One of the ballabtim in our shul, a ba'al midos (to say the least),
wears tephillin on Hol HaMoed, unlike most others in our congregation -
we are like many congregations hetrogenious in background and personal
minhagim - he makes a point of staying behind the mehitzah, separate,
while doing so.  Simply because he is following a different practice
from others in the congregation.  A poster mentioned that, perhaps, the
second shel rosh is hidden under the yarmulke -- this may, in part, be
in response to this issue.

Carl Singer

From: Ira L. Jacobson <laser@...>
Date: Tue, 23 Nov 2004 12:41:28 +0200
Subject: Re: Two pairs of Tefillin

      Among Mitnaggedim, even the most learned and pious, by and
      large wear only one set of tefillin,

The Hazon Ish in his middle age starting using two pairs of tefillin.


From: Shmuel Himelstein <himels@...>
Date: Tue, 23 Nov 2004 13:26:40 +0200
Subject: Two pairs of Tefillin

A recent posting regarding wearing two pairs of Tefillin simultaneously
refers to this as a practice in the past. I can personally vouch for the
fact that there are still people in Yerushalayim who do so. I've seen
this.  The one Shel Rosh is under the person's hat and the other is
visible and in front of it. Both Shel Yads are covered by a sleeve, and
the straps of only one are wrapped around the hand. The other strap is
wrapped around the arm, i.e., under the sleeve. Thus, unless you know
what you are looking for, you probably won't notice it. (I don't know
what they do about the straps of the Shel Rosh. Maybe both are visible.)

Shmuel Himelstein


From: Mark Steiner <marksa@...>
Date: Tue, 23 Nov 2004 13:03:58 +0200
Subject: RE: Tzaddikim and Tumat Met

Perhaps Gil mentions this one, in his book, but there is a tradition
that tzaddikim like R. Akiba who died `al kiddush hashem are not impure.

This tradition is reflected in the piyyut about the Ten Martyrs (said on
Yom Kippur)in which (after R. Akiba dies under torture) a Heavenly Voice
calls out "ashrekha r. akiva gufkha tahor bekhol miney taharah"
(Fortunate are you R. Akiba, your body is pure in every way.)  There are
other sources for this but I think those are well known so I won't
include them

Mark Steiner


From: Martin Stern <md.stern@...>
Date: Mon, 22 Nov 2004 14:50:26 +0000
Subject: Re: Where to Stand/What to Face

on 22/11/04 12:01 pm, Batya Medad <ybmedad@...> wrote:

> Not walking in front of someone dovening Amida can be very difficult if
> the person is standing in a doorway or facing the "closets"/boxes in the
> teachers' room.  It's a two way street.  It's very important to choose a
> spot that won't inconvenience others.

No one has the right to daven in a public thoroughfare and thereby
prevent people passing. In such circumstances, one can walk in front of
him and not worry about the presence of the shechinah which almost
certainly would not be in front of someone who 'steals' public property.

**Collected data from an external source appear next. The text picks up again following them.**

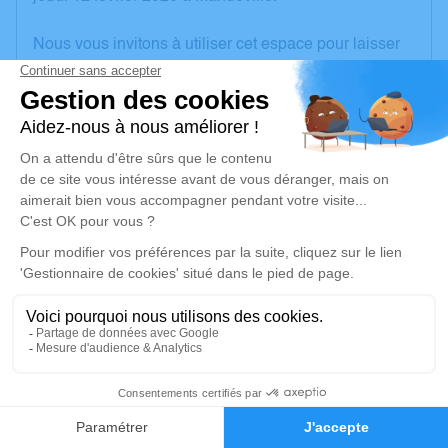
Nous vous invitons à utiliser cet espace pour laisser
vos condoléances, partager des photos souvenirs,
une anecdote ou exprimer vos pensées à travers des
poèmes ou des textes. Cet endroit est un lieu
d'expression dédié à honorer la mémoire de David
KRASKA.
Un service de plantation d’arbre hommage est
disponible ici
.
Je rends hommage
Cérémonie religieuse
vendredi 20 février 2026 à 10h30
101
Église Notre Dame de Mandeville
27370 Mandeville
Faire-part
Hommages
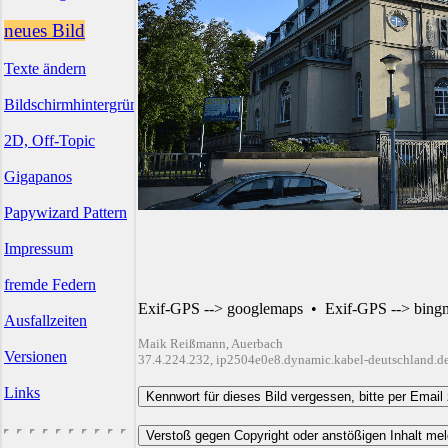
neues Bild
Texte ändern
Bildschirmhintergründe
2D, Off-Topic
Gigapanos
Papywizard Pattern
Impressum
fremde Federn
Exif-GPS --> googlemaps
•
Exif-GPS --> bing
Ausfallzeiten
Maik Reißmann, Auerbach
Versionen
37.4.224.232, ip2504e0e8.dynamic.kabel-deutschland.d
Links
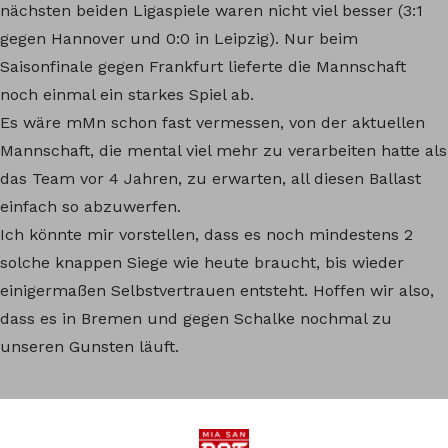
nächsten beiden Ligaspiele waren nicht viel besser (3:1
gegen Hannover und 0:0 in Leipzig). Nur beim
Saisonfinale gegen Frankfurt lieferte die Mannschaft
noch einmal ein starkes Spiel ab.
Es wäre mMn schon fast vermessen, von der aktuellen
Mannschaft, die mental viel mehr zu verarbeiten hatte als
das Team vor 4 Jahren, zu erwarten, all diesen Ballast
einfach so abzuwerfen.
Ich könnte mir vorstellen, dass es noch mindestens 2
solche knappen Siege wie heute braucht, bis wieder
einigermaßen Selbstvertrauen entsteht. Hoffen wir also,
dass es in Bremen und gegen Schalke nochmal zu
unseren Gunsten läuft.
wohlfarth
30.04.2023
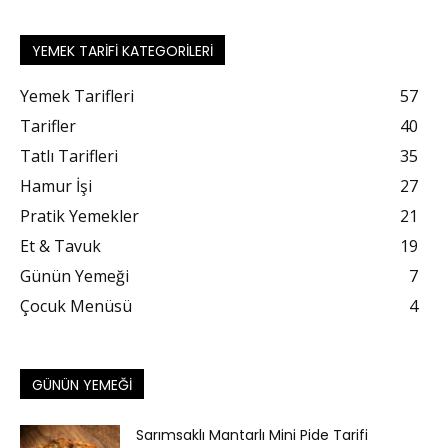
YEMEK TARIFI KATEGORILERI
Yemek Tarifleri
57
Tarifler
40
Tatlı Tarifleri
35
Hamur İşi
27
Pratik Yemekler
21
Et & Tavuk
19
Günün Yemeği
7
Çocuk Menüsü
4
GÜNÜN YEMEĞI
Sarımsaklı Mantarlı Mini Pide Tarifi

If he is blocking a doorway and the only way to get through is to push
past, I seem to remember that this is permissible if there is a real
need despite disturbing him. I remember a rav mentioning at a public
shiur such a case of a young man on Yom Kippur who insisted on davenning
an extremely long shemonei esrei in such a place that nobody could pass
him. He went and picked him up bodily and moved him out of the way!